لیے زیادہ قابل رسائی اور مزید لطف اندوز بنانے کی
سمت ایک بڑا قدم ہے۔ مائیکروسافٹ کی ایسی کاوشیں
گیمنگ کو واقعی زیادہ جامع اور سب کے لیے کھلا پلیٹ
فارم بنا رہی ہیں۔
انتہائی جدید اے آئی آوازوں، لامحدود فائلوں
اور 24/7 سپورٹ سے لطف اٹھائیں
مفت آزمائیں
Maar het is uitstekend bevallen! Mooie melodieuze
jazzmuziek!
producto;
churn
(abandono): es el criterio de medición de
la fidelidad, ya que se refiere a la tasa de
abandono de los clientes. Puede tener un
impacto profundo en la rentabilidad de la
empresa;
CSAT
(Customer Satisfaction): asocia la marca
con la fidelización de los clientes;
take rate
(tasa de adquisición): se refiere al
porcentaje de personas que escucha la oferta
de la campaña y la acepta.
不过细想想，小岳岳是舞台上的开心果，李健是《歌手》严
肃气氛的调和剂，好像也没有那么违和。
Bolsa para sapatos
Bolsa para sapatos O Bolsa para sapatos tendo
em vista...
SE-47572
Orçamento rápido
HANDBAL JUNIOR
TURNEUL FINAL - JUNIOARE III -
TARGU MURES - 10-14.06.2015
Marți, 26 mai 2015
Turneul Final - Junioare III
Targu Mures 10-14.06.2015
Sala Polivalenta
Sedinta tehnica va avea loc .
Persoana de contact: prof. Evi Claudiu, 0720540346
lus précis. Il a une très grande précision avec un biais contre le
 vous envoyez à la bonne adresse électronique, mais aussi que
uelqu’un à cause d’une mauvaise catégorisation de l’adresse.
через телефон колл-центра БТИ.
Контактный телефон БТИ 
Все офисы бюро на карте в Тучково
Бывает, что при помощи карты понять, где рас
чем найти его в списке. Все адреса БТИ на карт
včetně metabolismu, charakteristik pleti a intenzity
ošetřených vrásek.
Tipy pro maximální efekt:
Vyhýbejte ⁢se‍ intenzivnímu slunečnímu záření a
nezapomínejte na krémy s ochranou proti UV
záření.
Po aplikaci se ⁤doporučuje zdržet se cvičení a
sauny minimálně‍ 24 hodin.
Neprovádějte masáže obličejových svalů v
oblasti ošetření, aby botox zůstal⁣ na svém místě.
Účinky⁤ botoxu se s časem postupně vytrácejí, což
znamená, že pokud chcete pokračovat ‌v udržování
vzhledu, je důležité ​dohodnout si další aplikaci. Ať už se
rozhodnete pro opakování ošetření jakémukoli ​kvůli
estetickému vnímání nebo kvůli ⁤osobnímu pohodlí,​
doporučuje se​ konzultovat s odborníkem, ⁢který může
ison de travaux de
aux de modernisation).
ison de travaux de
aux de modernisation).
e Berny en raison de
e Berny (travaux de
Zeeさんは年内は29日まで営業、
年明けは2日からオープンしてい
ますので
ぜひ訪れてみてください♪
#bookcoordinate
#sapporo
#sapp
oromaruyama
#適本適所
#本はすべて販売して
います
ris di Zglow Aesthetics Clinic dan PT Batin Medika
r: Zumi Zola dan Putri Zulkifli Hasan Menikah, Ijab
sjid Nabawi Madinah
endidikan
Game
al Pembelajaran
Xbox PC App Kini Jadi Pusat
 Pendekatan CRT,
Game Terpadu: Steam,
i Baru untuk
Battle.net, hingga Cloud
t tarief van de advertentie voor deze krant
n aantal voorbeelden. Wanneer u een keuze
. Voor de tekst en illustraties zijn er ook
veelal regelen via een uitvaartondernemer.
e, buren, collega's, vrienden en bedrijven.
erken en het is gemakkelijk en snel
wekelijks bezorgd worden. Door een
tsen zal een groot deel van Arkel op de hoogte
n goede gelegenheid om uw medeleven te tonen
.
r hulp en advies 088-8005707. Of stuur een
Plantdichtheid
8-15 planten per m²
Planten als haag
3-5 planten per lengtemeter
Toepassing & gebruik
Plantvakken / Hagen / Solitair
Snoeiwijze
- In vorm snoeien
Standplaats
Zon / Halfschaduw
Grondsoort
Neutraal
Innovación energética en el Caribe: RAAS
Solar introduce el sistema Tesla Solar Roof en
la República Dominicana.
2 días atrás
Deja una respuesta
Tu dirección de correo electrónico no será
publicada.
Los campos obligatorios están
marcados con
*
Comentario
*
■ ■ ■ ■
For the lines above, output exactly those from the line containing "la fidelidad, ya que se refiere a la tasa de" through the line containing "Persoana de contact: prof.", and skip the others.

Reply »
la fidelidad, ya que se refiere a la tasa de
abandono de los clientes. Puede tener un
impacto profundo en la rentabilidad de la
empresa;
CSAT
(Customer Satisfaction): asocia la marca
con la fidelización de los clientes;
take rate
(tasa de adquisición): se refiere al
porcentaje de personas que escucha la oferta
de la campaña y la acepta.
不过细想想，小岳岳是舞台上的开心果，李健是《歌手》严
肃气氛的调和剂，好像也没有那么违和。
Bolsa para sapatos
Bolsa para sapatos O Bolsa para sapatos tendo
em vista...
SE-47572
Orçamento rápido
HANDBAL JUNIOR
TURNEUL FINAL - JUNIOARE III -
TARGU MURES - 10-14.06.2015
Marți, 26 mai 2015
Turneul Final - Junioare III
Targu Mures 10-14.06.2015
Sala Polivalenta
Sedinta tehnica va avea loc .
Persoana de contact: prof. Evi Claudiu, 0720540346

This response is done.